8 Best Books For Medical Students Update 05/2022

A lot of people who study medicine have to study long hours and have very little time to read. However, even though studying medicine can sometimes feel like it’s taking over your life, you might be interested in hearing from people who have already been through it and come out on top. Here are seven great books that are mostly written by practicing doctors. They should help you remember why you decided to study medicine in the first place, and they are all good.

This is Going to Hurt: Secret Diaries of a Junior Doctor by Adam Kay

Over the past year, this book has been a bestseller, won four National Book Awards, and been the Sunday Times No. 1 Bestseller for over eight months. It’s also been a lot of fun. To find out why this book has enthralled so many people. Adam Kay, a Junior Doctor who writes about his work for the UK’s NHS in obstetrics and gynecology, has to be the reason for this.

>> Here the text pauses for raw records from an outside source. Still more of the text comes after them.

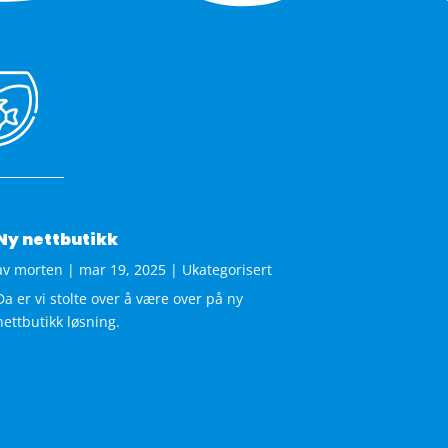
Ny nettbutikk
av
morten
|
mar 19, 2025
|
Ukategorisert
Da er vi stolte over å være over på ny
nettbutikk løsning.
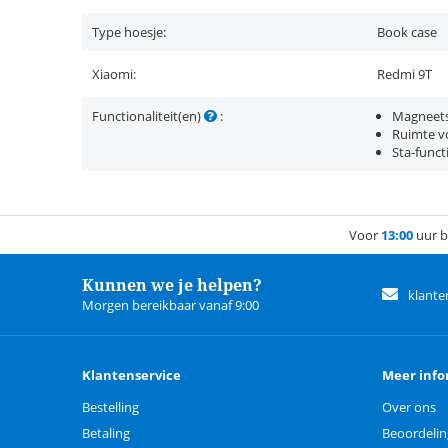
Type hoesje:
Book case
Xiaomi:
Redmi 9T
Functionaliteit(en)
:
Magneets
Ruimte vo
Sta-funct
Voor
13:00
uur b
Kunnen we je helpen?
klante
Morgen bereikbaar vanaf 9:00
Klantenservice
Meer info
Bestelling
Over ons
Betaling
Beoordeli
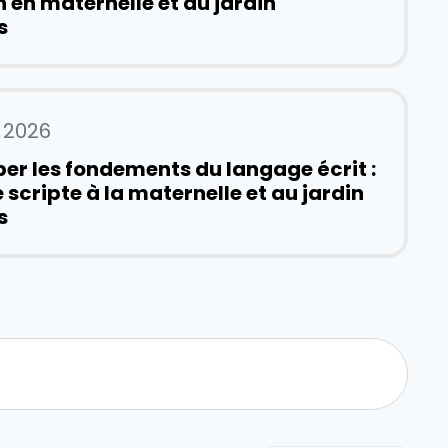
n en maternelle et au jardin
s
, 2026
er les fondements du langage écrit :
e scripte à la maternelle et au jardin
s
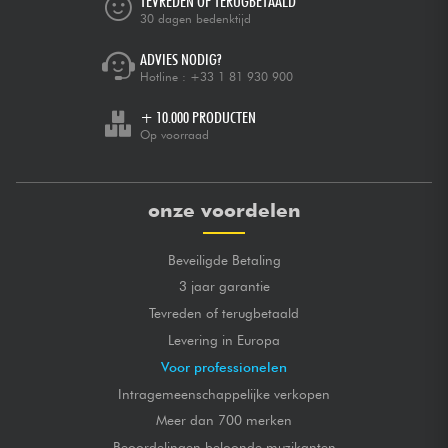
TEVREDEN OF TERUGBETAALD
30 dagen bedenktijd
ADVIES NODIG?
Hotline :
+33 1 81 930 900
+ 10.000 PRODUCTEN
Op voorraad
onze voordelen
Beveiligde Betaling
3 jaar garantie
Tevreden of terugbetaald
Levering in Europa
Voor professionelen
Intragemeenschappelijke verkopen
Meer dan 700 merken
Beoordelingen beloonde muzikanten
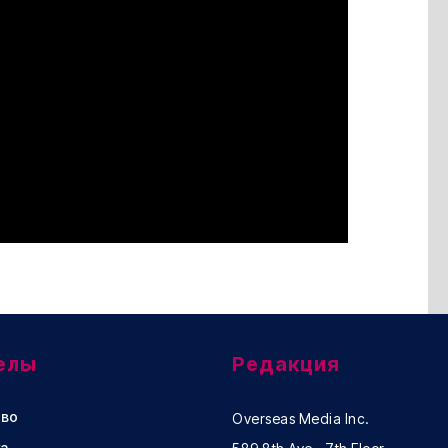
елы
Редакция
во
Overseas Media Inc.
а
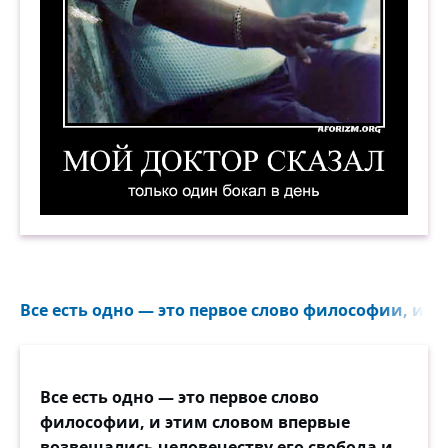
Мой доктор сказал: «Только один бокал в день
Все есть одно — это первое слово философии, и э
Все есть одно — это первое слово
философии, и этим словом впервые
возвещались человечеству его свобода и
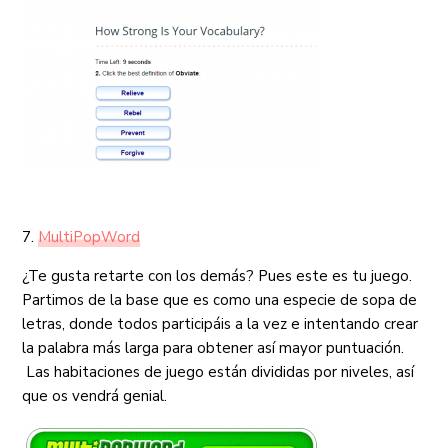
7.
MultiPopWord
¿Te gusta retarte con los demás? Pues este es tu juego.
Partimos de la base que es como una especie de sopa de
letras, donde todos participáis a la vez e intentando crear
la palabra más larga para obtener así mayor puntuación.
Las habitaciones de juego están divididas por niveles, así
que os vendrá genial.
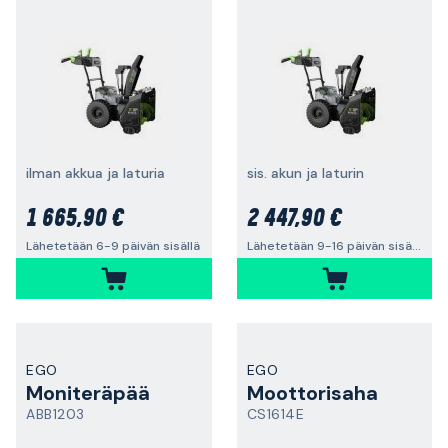
ilman akkua ja laturia
sis. akun ja laturin
1 665,90 €
2 447,90 €
Lähetetään 6-9 päivän sisällä
Lähetetään 9-16 päivän sisällä
EGO
EGO
Moniteräpää
Moottorisaha
ABB1203
CS1614E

He is so open about his work for the NHS. Kay doesn’t leave anything out when he writes about his life as a junior doctor, and the results are often shocking, funny, and heartbreaking.

A lot of people who study medicine will like this book because it can make you laugh out loud, but they’ll also like that it’s not always pretty. Anyone who really likes this book will be happy to hear that the BBC is making a TV show out of it. Fans may also want to read Kay’s new book, T’was the Nightshift Before Christmas, which came out this year.

When Breath Becomes Air by Paul Kalanithi

When Paul Kalanithi was 36, he was about to finish medical school. He was diagnosed with inoperable lung cancer and had to give up his job as a neurosurgeon. After a long time as a doctor, he became the person who was dying.

What comes out of this is a heartfelt look at life and death, as well as the relationship between a doctor and a patient. In spite of its gloomy subject matter, this book will be hard for you to forget. Anyone who wants to become a doctor or is already a doctor should read this book.

The Man Who Mistook His Wife for a Hat by Oliver Sacks

The Man Who Mistook His Wife for a Hat, which has sold more than a million copies, is a “provocative exploration of the mysteries of the human mind.” It was written by Oliver Sacks, who has been a neurologist for 50 years.

Sacks tells stories about people who have lost their memories and can no longer recognize things or people they used to know. He also tells stories about people who are very good at art or math. These case studies are part of what made this book so popular. Medical students will enjoy this book because it shows how medicine and psychology work together in a very interesting way.

The Intern Blues by Robert Marion

This movie is about three interns who had to deal with 100-hour weeks, being given life or death responsibility, and surviving on very little sleep during their year-long internships.

There are strict rules about how many hours residents can work now. This book was written in 1985, and there have been many changes since then. Even so, many medical students say that the book is still very relevant today. This is why it has been called a “contemporary classic.”

Unnatural Causes by Dr Richard Shepherd

In his job, Dr. Richard Shepherd is a forensic pathologist, which means that he solves the mysteries of sudden, unexplained deaths. Over the course of his career, he has been a part of many high-profile cases, like the Hungerford Massacre, 9/11, and the Princess Diana inquiry. He has also done over 23,000 autopsies.

Unnatural Causes is a fascinating look at his career, which can be scary and gruesome at times, but is always interesting. It also gives a glimpse into Dr. Shepherd’s personal life, and how his job puts a lot of stress on his relationships and his own emotions. Those who are studying or are thinking about studying medicine will enjoy this book because it shows a side of medicine that isn’t talked about as much and gives readers a real look at both the good and bad parts of the job.

In Stitches by Anthony Youn

Dr. Youn, an Asian-American boy with thick glasses and a big, protruding jaw, was the only one in his small town who looked different from everyone else.

Even though the oral surgeon who helped him rebuild his jaw had a big impact on his life’s work. As a celebrity plastic surgeon, Youn became very successful. He tells how in this book that he did this in the text. He was a student who spent a lot of time studying and trying to learn how to date while he was trying to get a medicine degree. With Youn’s sense of humor, you’ll both laugh and think about what he has to say.

Stiff: The Curious Lives of Human Cadavers by Mary Roach

Stiff is a look at what happens when you give your body to science after you die. Roach talks about a very grim subject in a very funny way. He talks about things like human decomposition, using corpses in car crashes, crucifixion experiments, and head transplants.

If you’re not a fan of disgusting things, this book isn’t for you. It gives you a good look at how bodies work and what happens to them after you die. Every thing you didn’t know to ask about dead bodies is here.

Oliver Sacks – The Man Who Mistook His Wife for a Hat and Awakenings

Oliver Sacks was a doctor who wrote books based on the patients he saw while working in the US. Awakenings is a book about people who had a sleeping sickness in the 1920s and how they were treated with levodopa, which was then a new treatment. The Man Who Mistook His Wife for a Hat is a collection of 24 essays about how the brain works. A lot of people like Oliver Sacks because he wrote a lot of books about medical problems and how people deal with them. Definitely worth it.